I do not understand which lifetime the compiler is talking about. The error message is completely unhelpful in this regard. My code is available here.

At the very least I hope you enjoyed the tour! I'd love some help if you have any suggestions!

Bonus points if someone can explain to me why I needed to use for<'b> <T::TxPageType as GetKvRefSlice>::RefKv<'b> instead of <'a>

The problem can be minimized to the following:

use std::marker::PhantomData;

pub trait GetKvRefSlice {
    type RefKv<'a>: GetKvRefSlice
    where
        Self: 'a;
}

pub trait CursorRefApi<'tx> {
    type RefKv<'a>
    where
        Self: 'a;
}

pub struct RefTxCursor<'tx> {
    filter: PhantomData<&'tx ()>,
}

impl<'tx> CursorRefApi<'tx> for RefTxCursor<'tx> {
    type RefKv<'a>
        = ()
    where
        Self: 'a;
}

impl<'tx> RefTxCursor<'tx>
where
    for<'b> <Self as CursorRefApi<'tx>>::RefKv<'b>: PartialOrd<[u8]>,
{
    fn seek_ref<'a>(&'a mut self, _v: &[u8]) -> <Self as CursorRefApi<'tx>>::RefKv<'a> {
        todo!()
    }
}

A similar issue (and the solution) is described in The Better Alternative to Lifetime GATs - Sabrina Jewson (I really recommend reading this).
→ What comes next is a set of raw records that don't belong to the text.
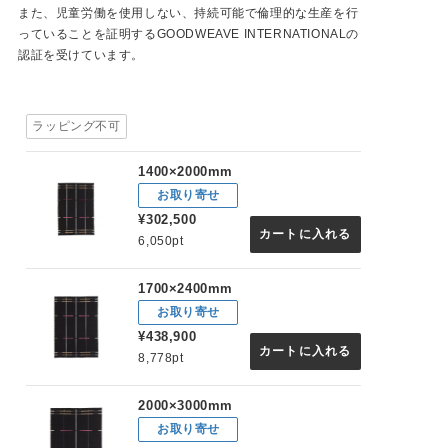
また、児童労働を使用しない、持続可能で倫理的な生産を行
っていることを証明するGOODWEAVE INTERNATIONALの
認証を受けています。
ラッピング不可
1400×2000mm
お取り寄せ
¥302,500
カートに入れる
6,050pt
1700×2400mm
お取り寄せ
¥438,900
カートに入れる
8,778pt
2000×3000mm
お取り寄せ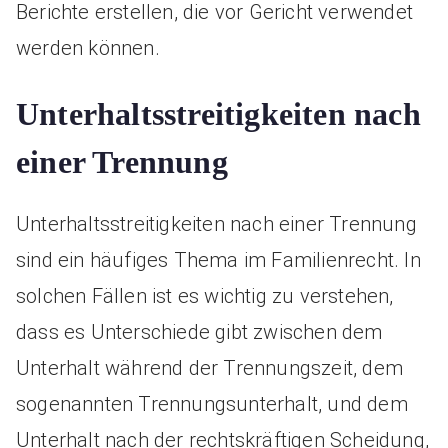
Berichte erstellen, die vor Gericht verwendet
werden können.
Unterhaltsstreitigkeiten nach
einer Trennung
Unterhaltsstreitigkeiten nach einer Trennung
sind ein häufiges Thema im Familienrecht. In
solchen Fällen ist es wichtig zu verstehen,
dass es Unterschiede gibt zwischen dem
Unterhalt während der Trennungszeit, dem
sogenannten Trennungsunterhalt, und dem
Unterhalt nach der rechtskräftigen Scheidung,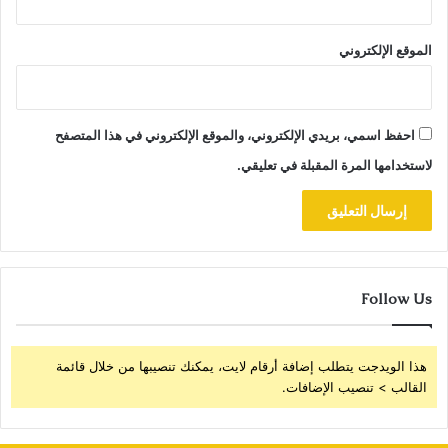
الموقع الإلكتروني
احفظ اسمي، بريدي الإلكتروني، والموقع الإلكتروني في هذا المتصفح
لاستخدامها المرة المقبلة في تعليقي.
Follow Us
هذا الويدجت يتطلب إضافة أرقام لايت، يمكنك تنصيبها من خلال قائمة
القالب > تنصيب الإضافات.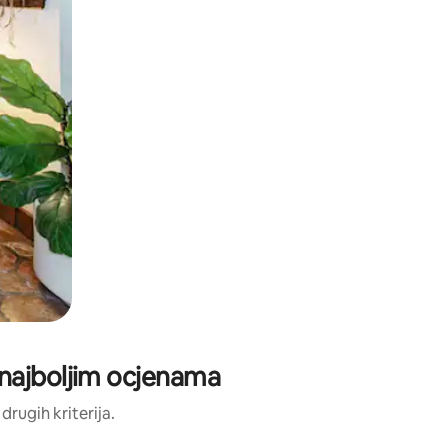
najboljim ocjenama
 drugih kriterija.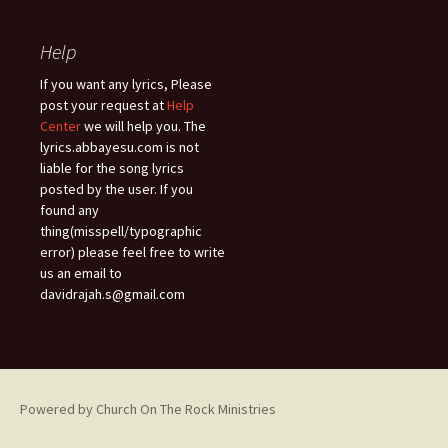
Help
If you want any lyrics, Please
post your request at
Help
Center
we will help you. The
lyrics.abbayesu.com is not
liable for the song lyrics
posted by the user. If you
found any
thing(misspell/typographic
error) please feel free to write
us an email to
davidrajah.s@gmail.com
Powered by Church On The Rock Ministries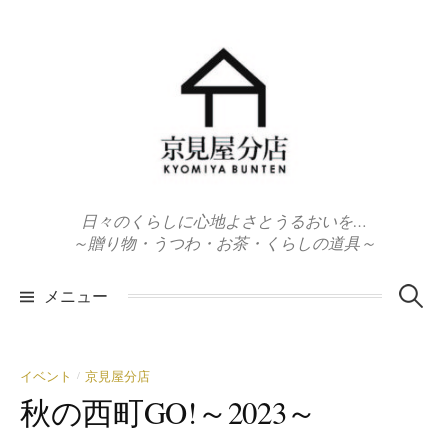
コ
ン
テ
ン
ツ
へ
ス
キ
日々のくらしに心地よさとうるおいを…
ッ
～贈り物・うつわ・お茶・くらしの道具～
プ
検
メニュー
索:
イベント
京見屋分店
/
秋の西町GO!～2023～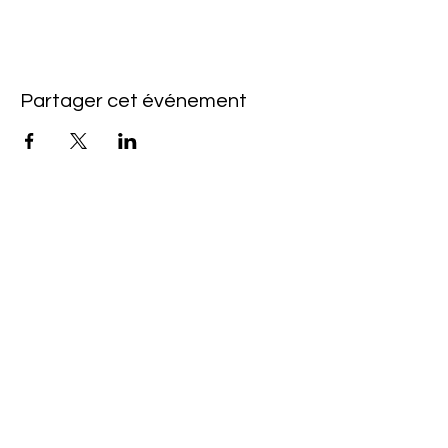
Partager cet événement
In summary, using higher ranked trait bounds and lifetime GATs together makes the compiler think some types need to be 'static, in this case RefTxCursor. The solution is to change the GetKvRefSlice trait to

trait Gat<'a, Implied=&'a Self> {
    type RefKv;
}

trait CursorRefApi<'tx>: for<'a> Gat<'a> {}

And then implement it for RefTxCursor like

impl<'a, 'tx> Gat<'a> for RefTxCursor<'tx> {
    type RefKv = ();
}

impl<'tx> CursorRefApi<'tx> for RefTxCursor<'tx> {}

(By the way, why do you have 'tx on CursorRefApi?)

This makes the code compile:

impl<'tx> RefTxCursor<'tx>
where
    for<'b> <Self as Gat<'b>>::RefKv: PartialOrd<[u8]>,
{
    fn seek_ref<'a>(&'a mut self, _v: &[u8]) -> <Self as Gat<'a>>::RefKv {
        todo!()
    }
}

From what I can see, the same solution should work in the real code.

1 Like

Thank you! I'll mess with this at my next break!!
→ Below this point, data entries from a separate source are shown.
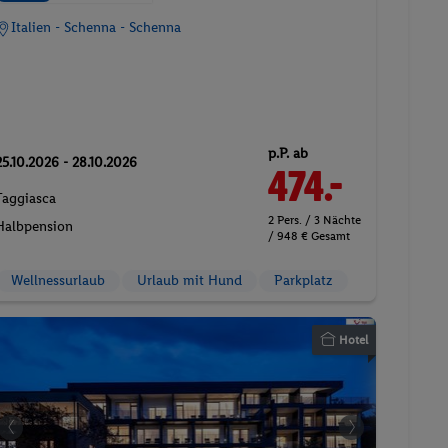
Italien - Schenna - Schenna
p.P. ab
25.10.2026 - 28.10.2026
474.-
Taggiasca
2 Pers. / 3 Nächte
Halbpension
/ 948 € Gesamt
Wellnessurlaub
Urlaub mit Hund
Parkplatz
Hotel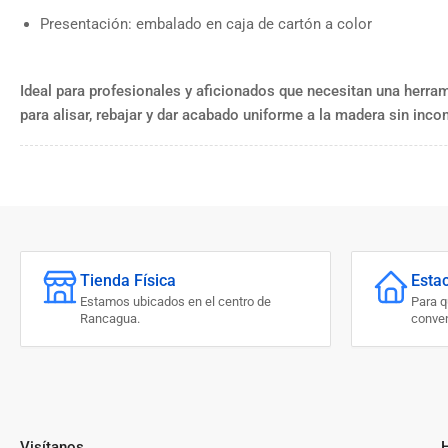
Presentación: embalado en caja de cartón a color
Ideal para profesionales y aficionados que necesitan una herram
para alisar, rebajar y dar acabado uniforme a la madera sin inco
Tienda Física
Esta
Estamos ubicados en el centro de
Para 
Rancagua.
conven
Visítanos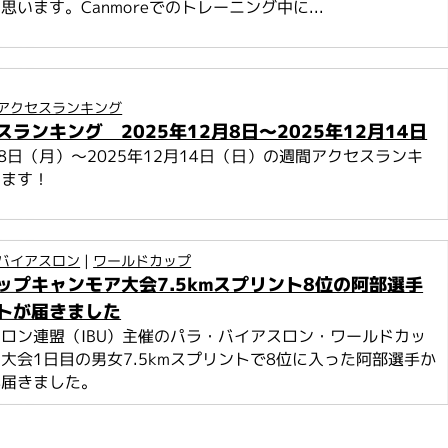
います。Canmoreでのトレーニング中に...
アクセスランキング
ランキング 2025年12月8日～2025年12月14日
2月8日（月）～2025年12月14日（日）の週間アクセスランキ
します！
バイアスロン
|
ワールドカップ
ップキャンモア大会7.5kmスプリント8位の阿部選手
トが届きました
ロン連盟（IBU）主催のパラ・バイアスロン・ワールドカッ
大会1日目の男女7.5kmスプリントで8位に入った阿部選手か
が届きました。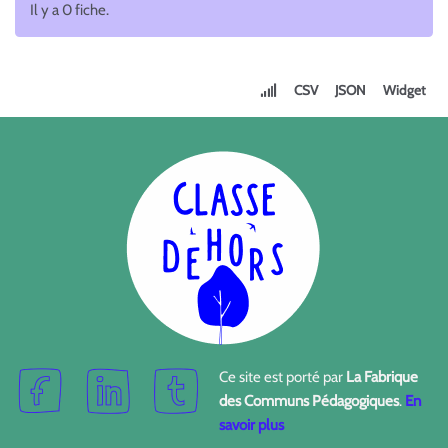
Il y a 0 fiche.
CSV
JSON
Widget
Ce site est porté par
La Fabrique
des Communs Pédagogiques
.
En
savoir plus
For compatibility reasons with the original Go library, the database needs to be able to return keys/values that are valid for the entire transaction and aren't limited by the Cursor's lifetime.
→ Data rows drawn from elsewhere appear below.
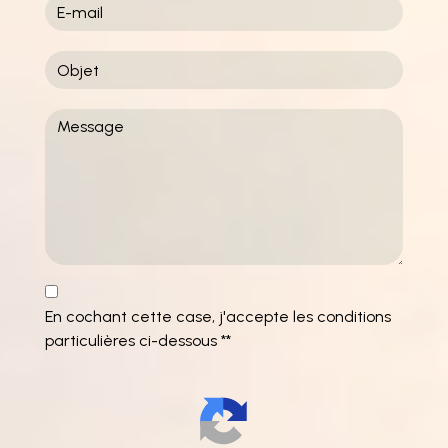
En cochant cette case, j'accepte les conditions
particulières ci-dessous **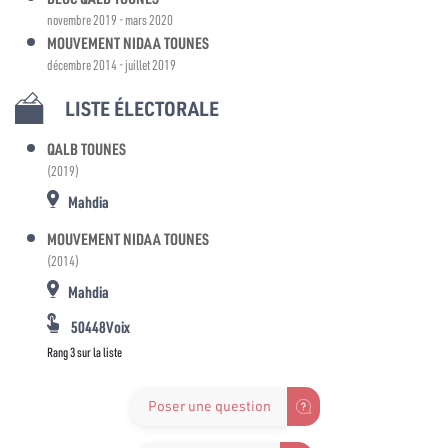
novembre 2019 - mars 2020
MOUVEMENT NIDAA TOUNES
décembre 2014 - juillet 2019
LISTE ÉLECTORALE
QALB TOUNES
(2019)
Mahdia
MOUVEMENT NIDAA TOUNES
(2014)
Mahdia
50448Voix
Rang 3 sur la liste
Poser une question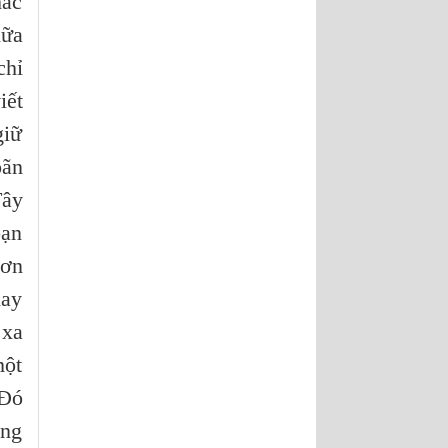
hác
hữa
chỉ
iết
giữ
oãn
Tây
bạn
đơn
hay
 xa
một
 Đó
ờng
Edit: I see what you mean. The 'tx isn't used for the RefApi. I've removed it :slight_smile:

@branamn

Would the get_ref_slice function defined in GetKvRefSlice trait go in the new Gat trait or would that be a new trait?

Something like this?

trait GatRefKv<'a, Implied=&'a Self> {
  type RefKv;
}

pub trait GetGatKvRefSlice : for<'a> GatRefKv<'a> {
  fn get_ref_slice<'a, R: RangeBounds<usize>>(&'a self, range: R) -> <Self as GatRefKv<'a>>::RefKv;
}

I think you could put it on either trait. But it seems most ergonomic to do as you have done.

1 Like

I was able to get everything compiling and moving forward again. Thank you for helping me!